-- Exercise description --
Would you give again, exactly as written, the lines from the opening of the records to the line with "as a Woman Pilot", that line included and pictures excluded?

-- Input for this task --
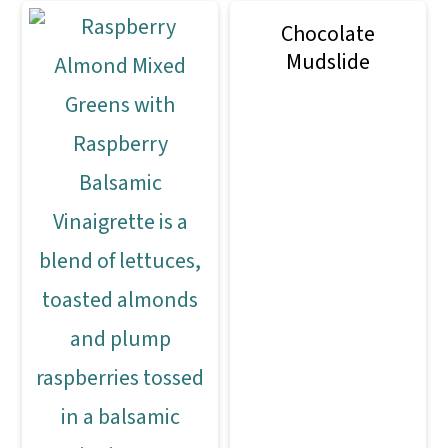
Chocolate
Mudslide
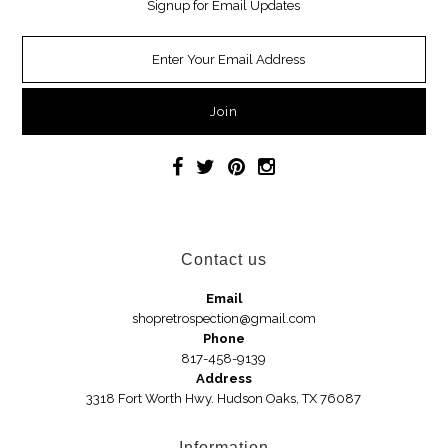
Signup for Email Updates
Necklaces
Earrings
Jewelry
Car Accessories
Handbags
Contact us
Hair Accessories
Email
shopretrospection@gmail.com
Hats
Phone
817-458-9139
Address
3318 Fort Worth Hwy. Hudson Oaks, TX 76087
Wedges
Sandals
Information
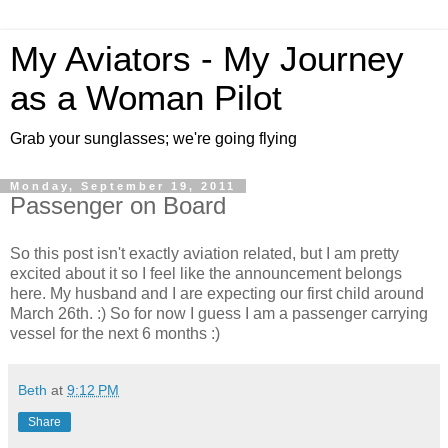
My Aviators - My Journey
as a Woman Pilot
Grab your sunglasses; we're going flying
Monday, September 19, 2011
Passenger on Board
So this post isn't exactly aviation related, but I am pretty
excited about it so I feel like the announcement belongs
here. My husband and I are expecting our first child around
March 26th. :) So for now I guess I am a passenger carrying
vessel for the next 6 months :)
Beth
at
9:12 PM
Share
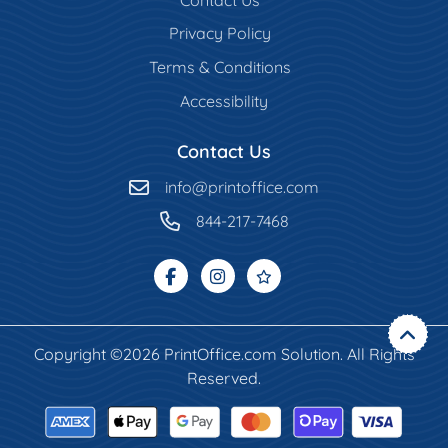
Privacy Policy
Terms & Conditions
Accessibility
Contact Us
info@printoffice.com
844-217-7468
Copyright ©2026 PrintOffice.com Solution. All Rights
Reserved.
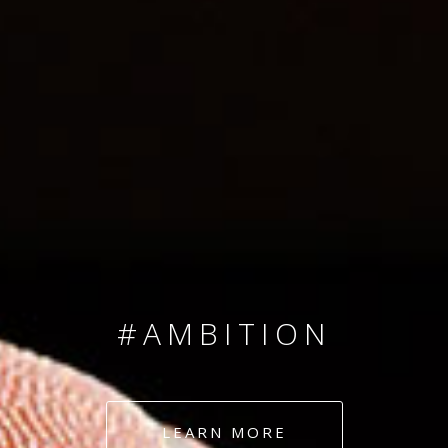
SINCE 2008
#TEAMNUMBERS
#AMBITION
#DEDICATION
LEARN MORE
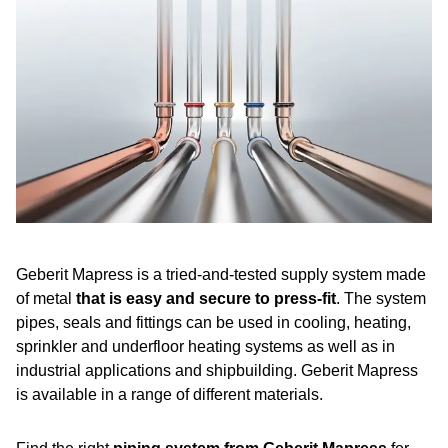
Benefits of Geberit Mapress
A quick guide to installation
Do you have any questions?
Reference projects
Frequently asked questions about Geberit Mapress
Geberit Mapress is a tried-and-tested supply system made
of metal
that is easy and secure to press-fit
.
The system
pipes, seals and fittings can be used in cooling, heating,
sprinkler and underfloor heating systems as well as in
industrial applications and shipbuilding. Geberit Mapress
is available in a range of different materials.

-- Exercise answer --
Chocolate
Mudslide
Signup for Email Updates
Necklaces
Earrings
Jewelry
Car Accessories
Handbags
Contact us
Hair Accessories
Email
shopretrospection@gmail.com
Hats
Phone
817-458-9139
Address
3318 Fort Worth Hwy. Hudson Oaks, TX 76087
Wedges
Sandals
Information
My Aviators - My Journey
as a Woman Pilot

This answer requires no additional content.